[Dataset entries]
━━━━━━━━━━━━━━━━━━━━

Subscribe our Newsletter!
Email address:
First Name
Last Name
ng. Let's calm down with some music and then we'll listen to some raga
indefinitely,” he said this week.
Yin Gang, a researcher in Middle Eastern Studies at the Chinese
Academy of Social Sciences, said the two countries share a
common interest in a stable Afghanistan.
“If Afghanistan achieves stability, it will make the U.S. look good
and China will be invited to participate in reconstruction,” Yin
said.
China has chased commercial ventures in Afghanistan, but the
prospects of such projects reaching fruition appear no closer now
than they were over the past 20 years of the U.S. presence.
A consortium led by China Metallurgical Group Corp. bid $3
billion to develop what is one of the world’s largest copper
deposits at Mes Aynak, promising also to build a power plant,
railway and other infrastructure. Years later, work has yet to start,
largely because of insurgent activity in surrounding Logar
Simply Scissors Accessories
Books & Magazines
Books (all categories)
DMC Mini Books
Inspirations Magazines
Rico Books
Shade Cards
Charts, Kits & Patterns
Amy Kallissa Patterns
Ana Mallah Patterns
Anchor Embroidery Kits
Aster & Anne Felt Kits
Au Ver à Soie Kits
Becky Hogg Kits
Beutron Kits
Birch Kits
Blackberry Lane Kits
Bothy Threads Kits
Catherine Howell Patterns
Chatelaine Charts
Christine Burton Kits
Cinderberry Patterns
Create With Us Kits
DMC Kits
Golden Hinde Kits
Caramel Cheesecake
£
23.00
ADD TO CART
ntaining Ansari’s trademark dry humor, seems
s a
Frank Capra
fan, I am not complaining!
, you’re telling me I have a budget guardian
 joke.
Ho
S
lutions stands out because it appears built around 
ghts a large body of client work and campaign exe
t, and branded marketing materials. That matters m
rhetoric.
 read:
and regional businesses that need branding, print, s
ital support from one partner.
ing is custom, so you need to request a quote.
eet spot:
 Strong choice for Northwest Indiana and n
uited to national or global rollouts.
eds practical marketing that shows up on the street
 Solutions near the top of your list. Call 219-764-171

━━━━━━━━━━━━━━━━━━━━

**Task details:**
Show every line in the entries above that contains the string "Charts".

**Finished task:**
Charts, Kits & Patterns
Chatelaine Charts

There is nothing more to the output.